The old photograph of my Mother is something I seldom look upon. When I do, I still doubt the sound exposure and fear the sun may snatch it away. I was barely fourteen when I took it, with some assistance, after pleading with the studio photographer who had just opened up his shop underneath our home. I borrowed his camera, and used one plate, and paid him a penny. A pittance for him, I knew, but it was all the money I had in the world.

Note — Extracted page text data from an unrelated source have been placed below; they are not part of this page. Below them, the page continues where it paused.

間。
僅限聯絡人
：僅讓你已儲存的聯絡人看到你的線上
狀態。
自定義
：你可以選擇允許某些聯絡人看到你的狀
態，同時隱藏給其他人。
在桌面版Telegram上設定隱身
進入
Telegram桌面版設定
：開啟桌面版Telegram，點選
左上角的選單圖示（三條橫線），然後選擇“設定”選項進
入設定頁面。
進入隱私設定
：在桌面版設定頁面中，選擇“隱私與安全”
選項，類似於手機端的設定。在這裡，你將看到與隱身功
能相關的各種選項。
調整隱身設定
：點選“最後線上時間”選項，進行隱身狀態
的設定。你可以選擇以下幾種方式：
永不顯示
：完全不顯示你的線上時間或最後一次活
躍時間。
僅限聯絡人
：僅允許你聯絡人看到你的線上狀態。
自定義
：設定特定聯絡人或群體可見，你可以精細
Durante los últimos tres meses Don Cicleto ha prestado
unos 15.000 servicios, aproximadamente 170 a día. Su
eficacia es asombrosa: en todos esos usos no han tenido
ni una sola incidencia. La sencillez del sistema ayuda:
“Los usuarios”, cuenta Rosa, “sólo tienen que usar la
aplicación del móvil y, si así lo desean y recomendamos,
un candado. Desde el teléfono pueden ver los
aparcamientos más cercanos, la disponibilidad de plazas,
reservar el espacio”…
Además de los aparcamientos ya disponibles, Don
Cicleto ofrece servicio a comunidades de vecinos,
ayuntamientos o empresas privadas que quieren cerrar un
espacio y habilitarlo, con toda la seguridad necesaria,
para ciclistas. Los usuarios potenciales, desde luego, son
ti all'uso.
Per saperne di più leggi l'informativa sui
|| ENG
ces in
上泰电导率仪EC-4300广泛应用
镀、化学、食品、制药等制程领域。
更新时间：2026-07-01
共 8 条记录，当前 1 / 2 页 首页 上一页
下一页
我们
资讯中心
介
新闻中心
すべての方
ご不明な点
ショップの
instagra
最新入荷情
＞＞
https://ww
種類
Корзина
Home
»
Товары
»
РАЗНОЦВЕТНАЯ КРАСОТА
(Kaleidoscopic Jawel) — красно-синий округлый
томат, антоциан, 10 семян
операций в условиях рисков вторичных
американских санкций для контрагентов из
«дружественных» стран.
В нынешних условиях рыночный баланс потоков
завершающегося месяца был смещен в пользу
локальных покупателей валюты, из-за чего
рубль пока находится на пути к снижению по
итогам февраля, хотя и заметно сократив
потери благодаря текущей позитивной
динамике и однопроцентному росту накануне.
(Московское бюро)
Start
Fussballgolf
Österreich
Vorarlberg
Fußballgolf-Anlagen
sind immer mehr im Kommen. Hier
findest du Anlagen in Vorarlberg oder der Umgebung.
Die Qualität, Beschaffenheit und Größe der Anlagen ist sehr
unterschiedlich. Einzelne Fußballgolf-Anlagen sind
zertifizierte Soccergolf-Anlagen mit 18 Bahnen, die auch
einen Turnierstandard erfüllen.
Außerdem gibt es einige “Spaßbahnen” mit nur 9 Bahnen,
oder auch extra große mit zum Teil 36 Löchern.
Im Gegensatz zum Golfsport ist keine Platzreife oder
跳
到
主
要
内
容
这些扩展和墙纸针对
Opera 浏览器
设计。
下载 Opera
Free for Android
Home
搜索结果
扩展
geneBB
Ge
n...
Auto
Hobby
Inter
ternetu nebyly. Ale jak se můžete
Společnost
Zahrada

The camera was new, but even so the exposure took four minutes. The little moustached photographer squinted at the sun through the window, and timed with his pocket watch. I remember him nod to me surely. My heart beat wildly as I twisted off the stiff metal lens cover. I could hardly believe that this funny little box could capture an image.
Waiting breathlessly, I still expected her to rise, to jump back to life. Even in death, with the grey pallor of her face and unnaturally posed limbs, she looked as always. Her hands lay twisted in her lap, as though plotting to grasp at my hair and beat me like a misbehaving school boy. Her severe grey dress, made from thick heavy wool and clasped at the throat, made her a dark and formidable form. She had always been an imposing woman, well-built and standing at nearly six feet tall. Brief sickness had not withered her.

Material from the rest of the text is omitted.